As has been pointed out before, fifalda is an old English word for 'butterfly'. At the end of his poem Shade mentions a Vanessa butterfly:

 

A dark Vanessa with a crimson band

Wheels in the low sun, settles on the sand

And shows its ink-blue wingtips flecked with white.

And through the flowing shade and ebbing light

A man, unheedful of the butterfly -

Some neighbor's gardener, I guess - goes by

Trundling an empty barrow up the lane. (ll. 993-999)

 

Shade borrows the title of his poem from Shakespeare’s Timon of Athens. In Shakespeare’s play (Act IV, Scene 3) Timon calls gold “thou bright defiler of Hymen's purest bed:”

 

O thou sweet king-killer, and dear divorce
'Twixt natural son and sire! thou bright defiler
Of Hymen's purest bed! thou valiant Mars!

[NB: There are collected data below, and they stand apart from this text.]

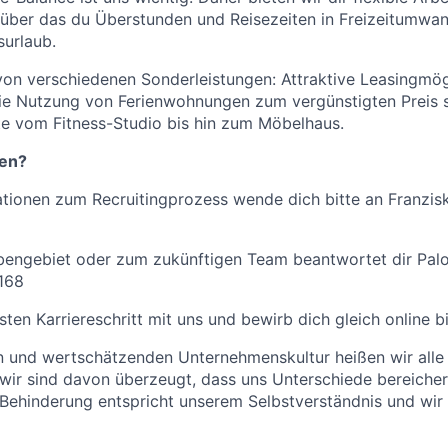
 über das du Überstunden und Reisezeiten in Freizeitumwa
urlaub.
 von verschiedenen Sonderleistungen: Attraktive Leasingmö
die Nutzung von Ferienwohnungen zum vergünstigten Preis
e vom Fitness-Studio bis hin zum Möbelhaus.
gen?
ationen zum Recruitingprozess wende dich bitte an Franzisk
engebiet oder zum zukünftigen Team beantwortet dir Palom
168
ten Karriereschritt mit uns und bewirb dich gleich online b
en und wertschätzenden Unternehmenskultur heißen wir all
ir sind davon überzeugt, dass uns Unterschiede bereichern
Behinderung entspricht unserem Selbstverständnis und wir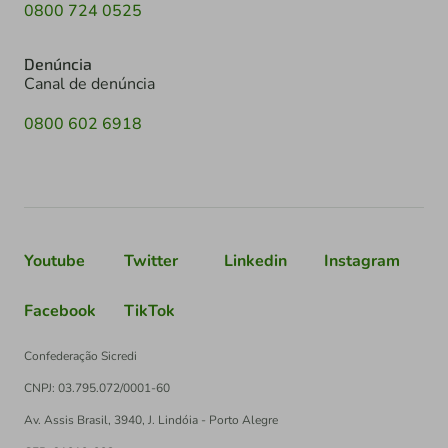
0800 724 0525
Denúncia
Canal de denúncia
0800 602 6918
Youtube
Twitter
Linkedin
Instagram
Facebook
TikTok
Confederação Sicredi
CNPJ: 03.795.072/0001-60
Av. Assis Brasil, 3940, J. Lindóia - Porto Alegre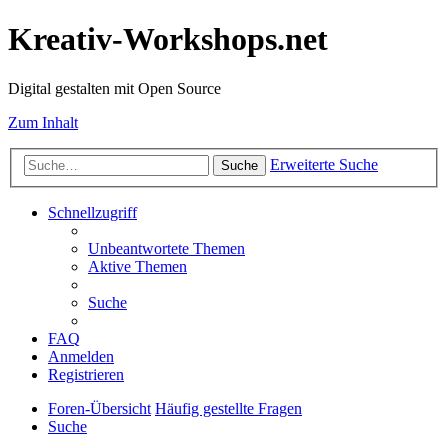
Kreativ-Workshops.net
Digital gestalten mit Open Source
Zum Inhalt
Erweiterte Suche
Suche
Schnellzugriff
Unbeantwortete Themen
Aktive Themen
Suche
FAQ
Anmelden
Registrieren
Foren-Übersicht
Häufig gestellte Fragen
Suche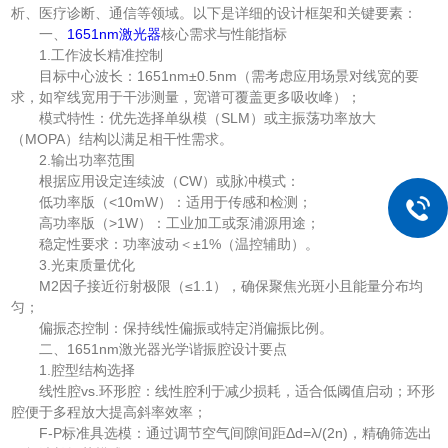
析、医疗诊断、通信等领域。以下是详细的设计框架和关键要素：
一、
1651nm激光器
核心需求与性能指标
1.工作波长精准控制
目标中心波长：1651nm±0.5nm（需考虑应用场景对线宽的要
求，如窄线宽用于干涉测量，宽谱可覆盖更多吸收峰）；
模式特性：优先选择单纵模（SLM）或主振荡功率放大
（MOPA）结构以满足相干性需求。
2.输出功率范围
根据应用设定连续波（CW）或脉冲模式：
低功率版（<10mW）：适用于传感和检测；
高功率版（>1W）：工业加工或泵浦源用途；
稳定性要求：功率波动＜±1%（温控辅助）。
3.光束质量优化
M2因子接近衍射极限（≤1.1），确保聚焦光斑小且能量分布均
匀；
偏振态控制：保持线性偏振或特定消偏振比例。
二、1651nm激光器光学谐振腔设计要点
1.腔型结构选择
线性腔vs.环形腔：线性腔利于减少损耗，适合低阈值启动；环形
腔便于多程放大提高斜率效率；
F-P标准具选模：通过调节空气间隙间距Δd=λ/(2n)，精确筛选出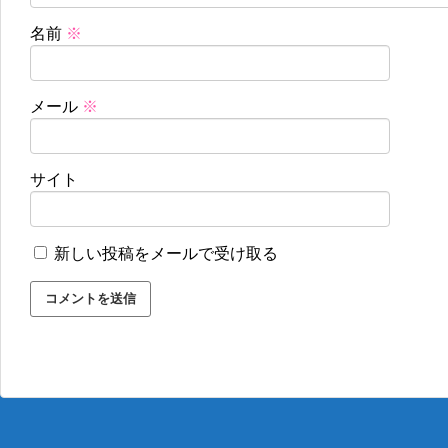
名前
※
メール
※
サイト
新しい投稿をメールで受け取る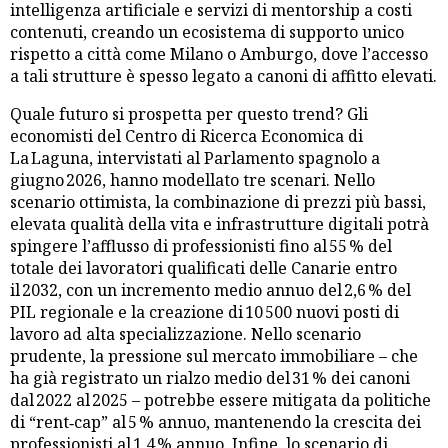
intelligenza artificiale e servizi di mentorship a costi
contenuti, creando un ecosistema di supporto unico
rispetto a città come Milano o Amburgo, dove l’accesso
a tali strutture è spesso legato a canoni di affitto elevati.
Quale futuro si prospetta per questo trend? Gli
economisti del Centro di Ricerca Economica di
La Laguna, intervistati al Parlamento spagnolo a
giugno 2026, hanno modellato tre scenari. Nello
scenario ottimista, la combinazione di prezzi più bassi,
elevata qualità della vita e infrastrutture digitali potrà
spingere l’afflusso di professionisti fino al 55 % del
totale dei lavoratori qualificati delle Canarie entro
il 2032, con un incremento medio annuo del 2,6 % del
PIL regionale e la creazione di 10 500 nuovi posti di
lavoro ad alta specializzazione. Nello scenario
prudente, la pressione sul mercato immobiliare – che
ha già registrato un rialzo medio del 31 % dei canoni
dal 2022 al 2025 – potrebbe essere mitigata da politiche
di “rent‑cap” al 5 % annuo, mantenendo la crescita dei
professionisti al 1,4 % annuo. Infine, lo scenario di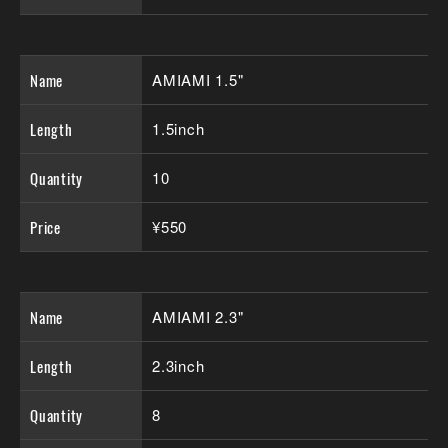
Name
AMIAMI 1.5"
Length
1.5inch
Quantity
10
Price
¥550
Name
AMIAMI 2.3"
Length
2.3inch
Quantity
8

Thou ever young, fresh, loved and delicate wooer,
Whose blush doth thaw the consecrated snow
That lies on Dian's lap! thou visible god,
That solder'st close impossibilities,
And makest them kiss! that speak'st with every tongue,
To every purpose! O thou touch of hearts!
Think, thy slave man rebels, and by thy virtue
Set them into confounding odds, that beasts
May have the world in empire!”

 

The odd dark word employed by Kinbote's gardener with regard to Gradus (Shade's murderer) seems to be "thou." Queen Disa’s favorite lady-in-waiting, Fleur de Fyler (defiler of flowers) brings to mind Fleur-de-Lys, a character in Victor Hugo’s novel Notre Dame de Paris (1831). The gypsy girl in Hugo’s novel, Esmeralda reminds one of the Esmeralda butterfly in VN’s poem Lines Written in Oregon (1953):

 

Esmeralda! now we rest
Here, in the bewitched and blest
Mountain forests of the West.

 

Here the very air is stranger.
Damzel, anchoret, and ranger
Share the woodland’s dream and danger

 

And to think I deemed you dead!
(In a dungeon, it was said;
Tortured, strangled); but instead –

 

Blue birds from the bluest fable,
Bear and hare in coats of sable,
Peacock moth on picnic table.

 

Huddled roadsigns softly speak
Of Lake Merlin, Castle Creek,
And (obliterated) Peak.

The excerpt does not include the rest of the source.